What the task asks: Before printing, remove every picture; then print the lines below exactly, from the first line through the line containing "Vakinha ou vaquinha?".

Collected data:
____________________

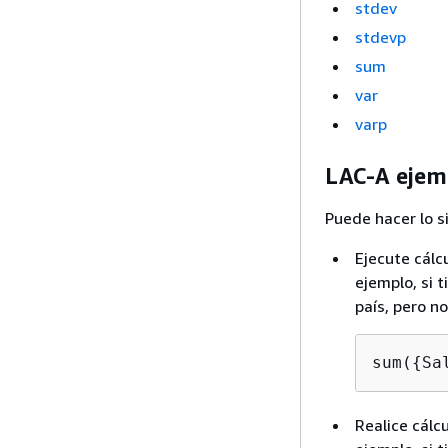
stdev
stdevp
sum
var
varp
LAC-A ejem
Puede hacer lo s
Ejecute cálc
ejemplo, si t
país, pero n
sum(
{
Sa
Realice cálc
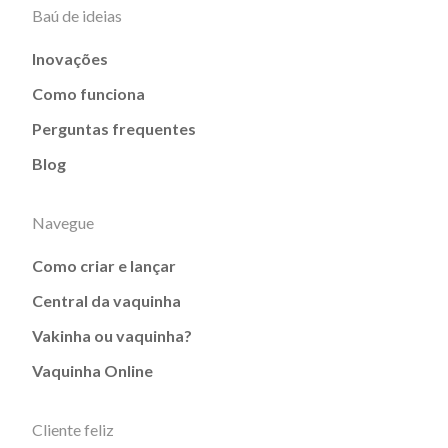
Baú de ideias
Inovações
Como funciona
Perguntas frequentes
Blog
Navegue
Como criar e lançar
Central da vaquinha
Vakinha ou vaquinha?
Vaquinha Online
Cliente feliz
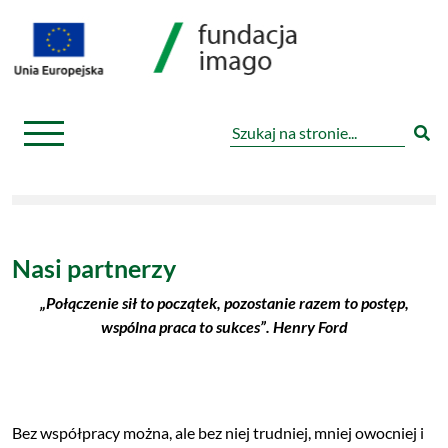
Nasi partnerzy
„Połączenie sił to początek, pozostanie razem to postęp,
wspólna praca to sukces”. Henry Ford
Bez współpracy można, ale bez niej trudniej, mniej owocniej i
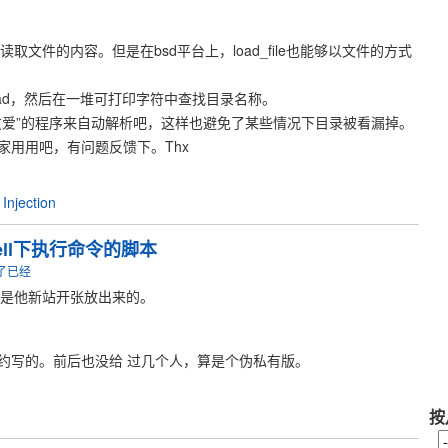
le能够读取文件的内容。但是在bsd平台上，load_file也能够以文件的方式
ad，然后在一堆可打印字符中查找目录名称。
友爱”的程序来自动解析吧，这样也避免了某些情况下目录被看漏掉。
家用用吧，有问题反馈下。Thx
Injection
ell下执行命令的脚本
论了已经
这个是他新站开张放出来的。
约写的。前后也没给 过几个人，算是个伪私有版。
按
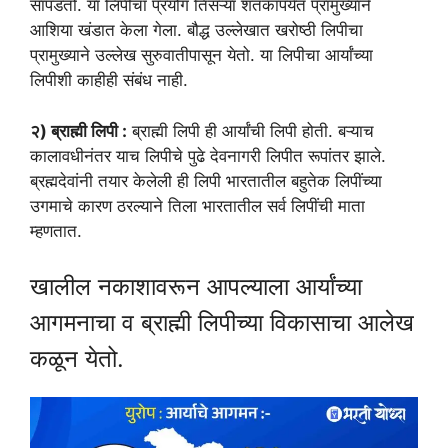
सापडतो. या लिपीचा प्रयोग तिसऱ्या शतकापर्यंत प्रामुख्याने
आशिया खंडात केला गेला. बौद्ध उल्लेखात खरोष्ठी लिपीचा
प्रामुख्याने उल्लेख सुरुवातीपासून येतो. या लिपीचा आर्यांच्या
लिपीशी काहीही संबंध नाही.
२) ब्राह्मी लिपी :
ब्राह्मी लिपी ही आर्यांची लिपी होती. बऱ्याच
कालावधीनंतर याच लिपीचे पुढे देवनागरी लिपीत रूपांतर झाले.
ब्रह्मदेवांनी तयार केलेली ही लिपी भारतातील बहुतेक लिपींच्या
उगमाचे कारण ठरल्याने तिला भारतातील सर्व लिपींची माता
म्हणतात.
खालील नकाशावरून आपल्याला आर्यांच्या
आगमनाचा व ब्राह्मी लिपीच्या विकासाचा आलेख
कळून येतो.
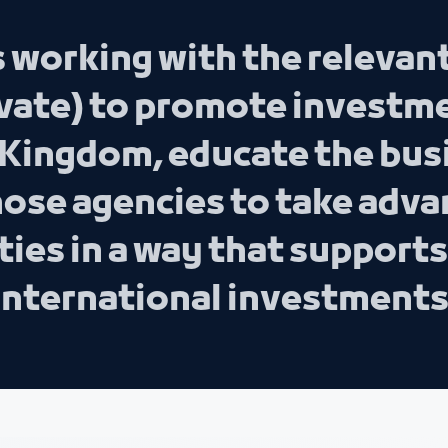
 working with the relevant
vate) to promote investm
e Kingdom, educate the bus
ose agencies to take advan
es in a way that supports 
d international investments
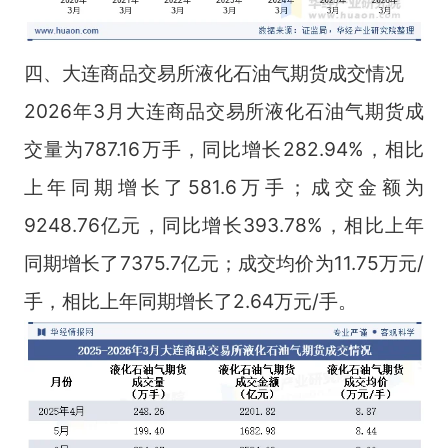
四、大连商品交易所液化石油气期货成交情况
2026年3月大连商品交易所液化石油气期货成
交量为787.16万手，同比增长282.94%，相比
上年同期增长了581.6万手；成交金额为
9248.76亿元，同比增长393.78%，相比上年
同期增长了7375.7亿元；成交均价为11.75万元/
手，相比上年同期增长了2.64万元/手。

____________________

Answer for this exercise:
stdev
stdevp
sum
var
varp
LAC-A ejem
Puede hacer lo s
Ejecute cálc
ejemplo, si t
país, pero n
sum(
{
Sa
Realice cálc
Baú de ideias
Inovações
Como funciona
Perguntas frequentes
Blog
Navegue
Como criar e lançar
Central da vaquinha
Vakinha ou vaquinha?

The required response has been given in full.